WHAT THE TASK ASKS:
Read through the lines below for the string "status" and copy each one that has it.

DATA IN THIS EXERCISE:

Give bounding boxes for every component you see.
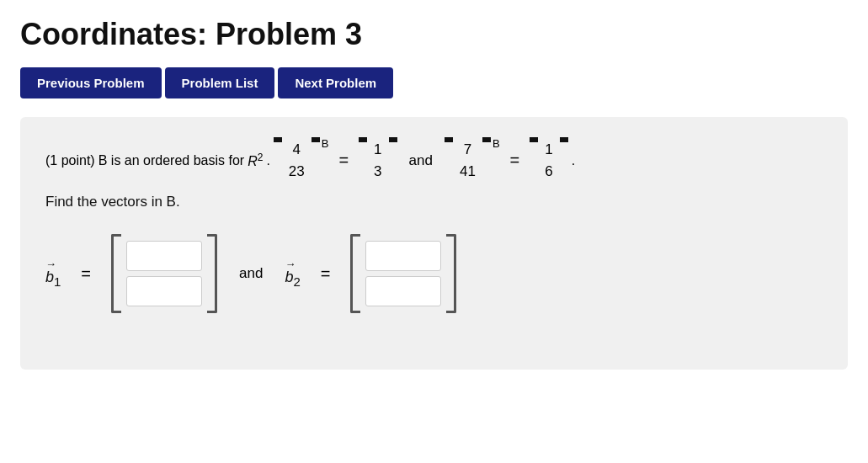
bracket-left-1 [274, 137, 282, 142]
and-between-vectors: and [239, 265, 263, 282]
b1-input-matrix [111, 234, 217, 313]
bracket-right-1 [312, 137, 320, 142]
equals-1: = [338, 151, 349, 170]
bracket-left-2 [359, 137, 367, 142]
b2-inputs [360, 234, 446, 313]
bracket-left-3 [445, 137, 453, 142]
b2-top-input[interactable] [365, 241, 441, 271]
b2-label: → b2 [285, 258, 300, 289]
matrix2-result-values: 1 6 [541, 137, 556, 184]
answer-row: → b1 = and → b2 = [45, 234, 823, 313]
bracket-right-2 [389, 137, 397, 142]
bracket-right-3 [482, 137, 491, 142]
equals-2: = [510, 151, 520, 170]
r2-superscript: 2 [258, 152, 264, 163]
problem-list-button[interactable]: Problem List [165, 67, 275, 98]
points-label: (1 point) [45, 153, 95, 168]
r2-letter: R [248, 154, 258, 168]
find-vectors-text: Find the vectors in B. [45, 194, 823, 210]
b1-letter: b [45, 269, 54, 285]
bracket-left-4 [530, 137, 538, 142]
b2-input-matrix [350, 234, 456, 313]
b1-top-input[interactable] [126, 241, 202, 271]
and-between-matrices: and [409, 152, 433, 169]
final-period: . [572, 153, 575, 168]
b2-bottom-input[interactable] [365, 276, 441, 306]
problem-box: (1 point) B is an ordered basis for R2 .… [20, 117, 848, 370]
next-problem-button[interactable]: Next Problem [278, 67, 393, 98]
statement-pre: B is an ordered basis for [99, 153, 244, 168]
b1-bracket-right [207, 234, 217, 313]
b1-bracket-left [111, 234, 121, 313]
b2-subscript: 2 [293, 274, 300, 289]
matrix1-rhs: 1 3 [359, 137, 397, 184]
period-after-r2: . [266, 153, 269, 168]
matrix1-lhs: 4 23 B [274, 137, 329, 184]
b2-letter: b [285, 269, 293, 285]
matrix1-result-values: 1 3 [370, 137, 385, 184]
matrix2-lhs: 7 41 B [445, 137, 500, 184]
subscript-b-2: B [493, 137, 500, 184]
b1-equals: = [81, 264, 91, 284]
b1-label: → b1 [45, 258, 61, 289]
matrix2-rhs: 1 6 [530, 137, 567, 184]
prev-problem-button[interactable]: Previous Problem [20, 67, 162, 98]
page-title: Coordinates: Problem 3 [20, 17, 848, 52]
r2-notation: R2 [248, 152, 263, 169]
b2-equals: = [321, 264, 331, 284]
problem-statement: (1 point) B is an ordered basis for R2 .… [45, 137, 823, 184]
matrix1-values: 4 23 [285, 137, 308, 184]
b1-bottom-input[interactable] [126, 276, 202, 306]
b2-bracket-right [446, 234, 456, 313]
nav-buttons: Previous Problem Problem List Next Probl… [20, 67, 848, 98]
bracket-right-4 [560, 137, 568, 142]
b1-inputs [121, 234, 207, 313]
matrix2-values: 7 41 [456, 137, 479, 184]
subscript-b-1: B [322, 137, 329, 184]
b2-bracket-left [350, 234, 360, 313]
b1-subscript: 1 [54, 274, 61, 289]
...
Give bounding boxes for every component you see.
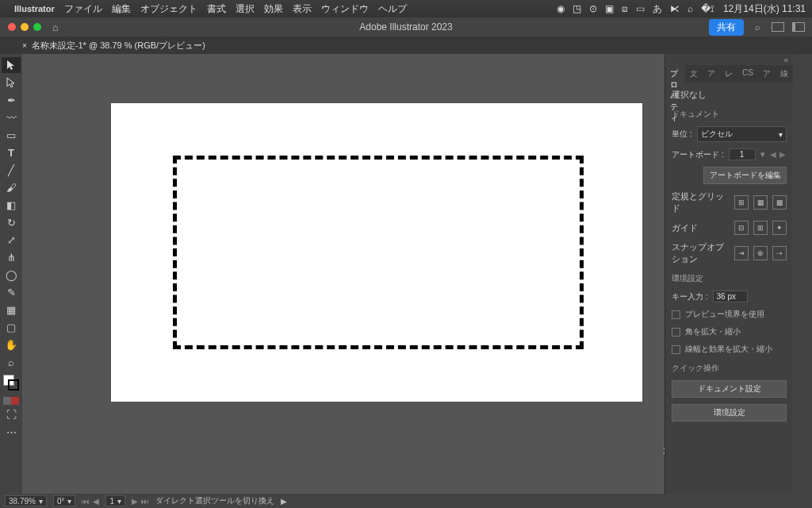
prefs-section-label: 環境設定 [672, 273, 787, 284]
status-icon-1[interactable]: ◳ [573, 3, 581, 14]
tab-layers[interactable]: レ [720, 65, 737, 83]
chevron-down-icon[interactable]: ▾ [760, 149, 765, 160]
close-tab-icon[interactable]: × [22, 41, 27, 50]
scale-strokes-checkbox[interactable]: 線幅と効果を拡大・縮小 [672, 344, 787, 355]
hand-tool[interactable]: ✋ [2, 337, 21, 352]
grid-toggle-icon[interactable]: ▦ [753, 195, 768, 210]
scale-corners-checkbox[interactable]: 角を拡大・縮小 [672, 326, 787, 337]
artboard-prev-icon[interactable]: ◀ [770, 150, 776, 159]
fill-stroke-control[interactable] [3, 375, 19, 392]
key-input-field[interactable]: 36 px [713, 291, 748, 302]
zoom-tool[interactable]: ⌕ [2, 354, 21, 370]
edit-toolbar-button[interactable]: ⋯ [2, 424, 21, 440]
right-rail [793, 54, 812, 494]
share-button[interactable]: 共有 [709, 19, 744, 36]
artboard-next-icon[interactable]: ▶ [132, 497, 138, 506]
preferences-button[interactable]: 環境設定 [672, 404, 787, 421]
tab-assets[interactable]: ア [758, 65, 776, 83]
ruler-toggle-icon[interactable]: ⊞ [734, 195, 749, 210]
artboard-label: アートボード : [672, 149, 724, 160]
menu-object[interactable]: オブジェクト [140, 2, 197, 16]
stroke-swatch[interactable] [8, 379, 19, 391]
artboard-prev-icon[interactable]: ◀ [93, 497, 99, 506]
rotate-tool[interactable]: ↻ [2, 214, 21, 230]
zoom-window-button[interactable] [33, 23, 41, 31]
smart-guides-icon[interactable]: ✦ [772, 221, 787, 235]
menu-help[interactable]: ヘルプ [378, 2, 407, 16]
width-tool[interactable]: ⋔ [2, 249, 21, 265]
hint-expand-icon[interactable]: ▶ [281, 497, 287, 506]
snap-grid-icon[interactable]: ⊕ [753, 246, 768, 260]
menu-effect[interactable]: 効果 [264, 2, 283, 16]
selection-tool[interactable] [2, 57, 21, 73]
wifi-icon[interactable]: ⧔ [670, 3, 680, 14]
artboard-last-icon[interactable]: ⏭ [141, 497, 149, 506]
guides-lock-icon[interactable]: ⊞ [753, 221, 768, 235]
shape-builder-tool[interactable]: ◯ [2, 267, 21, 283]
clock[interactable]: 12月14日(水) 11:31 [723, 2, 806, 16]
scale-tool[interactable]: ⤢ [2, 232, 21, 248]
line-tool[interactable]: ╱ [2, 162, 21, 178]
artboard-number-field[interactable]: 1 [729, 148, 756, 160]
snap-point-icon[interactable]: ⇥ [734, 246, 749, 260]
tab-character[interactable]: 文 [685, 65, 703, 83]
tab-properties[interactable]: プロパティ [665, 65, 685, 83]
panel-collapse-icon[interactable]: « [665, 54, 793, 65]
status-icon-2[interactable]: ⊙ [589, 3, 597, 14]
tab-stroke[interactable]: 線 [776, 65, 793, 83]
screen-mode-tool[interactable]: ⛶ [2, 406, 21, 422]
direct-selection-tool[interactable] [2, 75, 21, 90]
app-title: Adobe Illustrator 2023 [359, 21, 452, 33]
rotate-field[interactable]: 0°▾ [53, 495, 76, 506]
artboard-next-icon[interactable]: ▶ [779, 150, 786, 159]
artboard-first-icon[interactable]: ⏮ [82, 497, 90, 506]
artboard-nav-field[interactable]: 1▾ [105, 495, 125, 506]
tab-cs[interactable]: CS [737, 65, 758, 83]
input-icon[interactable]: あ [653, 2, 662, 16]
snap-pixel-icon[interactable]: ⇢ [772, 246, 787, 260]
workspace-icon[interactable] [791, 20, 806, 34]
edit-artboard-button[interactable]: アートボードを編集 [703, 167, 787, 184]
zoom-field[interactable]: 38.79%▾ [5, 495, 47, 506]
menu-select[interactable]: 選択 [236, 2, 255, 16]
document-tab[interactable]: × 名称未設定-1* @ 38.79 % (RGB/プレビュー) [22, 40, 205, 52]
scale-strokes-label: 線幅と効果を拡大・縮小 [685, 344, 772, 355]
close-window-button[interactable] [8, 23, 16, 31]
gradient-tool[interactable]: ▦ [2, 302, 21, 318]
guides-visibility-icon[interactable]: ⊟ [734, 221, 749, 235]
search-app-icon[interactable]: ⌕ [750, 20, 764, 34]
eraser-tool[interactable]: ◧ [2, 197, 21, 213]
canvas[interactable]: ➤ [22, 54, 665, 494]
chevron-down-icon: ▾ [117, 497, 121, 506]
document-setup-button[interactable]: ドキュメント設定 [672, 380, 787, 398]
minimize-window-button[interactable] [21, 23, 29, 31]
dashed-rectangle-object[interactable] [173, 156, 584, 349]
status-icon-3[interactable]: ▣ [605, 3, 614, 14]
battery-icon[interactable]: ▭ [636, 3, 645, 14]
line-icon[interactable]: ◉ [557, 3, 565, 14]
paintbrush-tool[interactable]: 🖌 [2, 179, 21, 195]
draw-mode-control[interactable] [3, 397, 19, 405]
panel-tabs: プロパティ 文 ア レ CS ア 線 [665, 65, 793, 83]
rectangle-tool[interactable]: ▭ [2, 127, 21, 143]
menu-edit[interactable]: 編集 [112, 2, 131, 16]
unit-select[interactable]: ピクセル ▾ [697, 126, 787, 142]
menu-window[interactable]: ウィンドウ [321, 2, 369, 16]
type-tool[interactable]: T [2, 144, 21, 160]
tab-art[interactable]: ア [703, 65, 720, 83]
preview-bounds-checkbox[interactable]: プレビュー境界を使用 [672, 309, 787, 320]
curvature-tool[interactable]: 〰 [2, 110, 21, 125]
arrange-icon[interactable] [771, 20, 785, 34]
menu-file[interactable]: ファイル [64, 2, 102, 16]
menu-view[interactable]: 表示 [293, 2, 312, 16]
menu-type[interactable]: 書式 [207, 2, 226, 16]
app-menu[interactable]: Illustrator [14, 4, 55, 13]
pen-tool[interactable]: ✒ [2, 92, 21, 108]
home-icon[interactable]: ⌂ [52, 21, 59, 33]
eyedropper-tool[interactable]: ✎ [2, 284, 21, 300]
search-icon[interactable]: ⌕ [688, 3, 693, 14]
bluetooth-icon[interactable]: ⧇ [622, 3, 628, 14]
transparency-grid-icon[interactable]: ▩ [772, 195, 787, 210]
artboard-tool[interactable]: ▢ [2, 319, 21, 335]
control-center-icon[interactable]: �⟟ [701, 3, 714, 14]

SOLUTION TO THE PROBLEM:
status-icon-1[interactable]: ◳ [573, 3, 581, 14]
status-icon-2[interactable]: ⊙ [589, 3, 597, 14]
status-icon-3[interactable]: ▣ [605, 3, 614, 14]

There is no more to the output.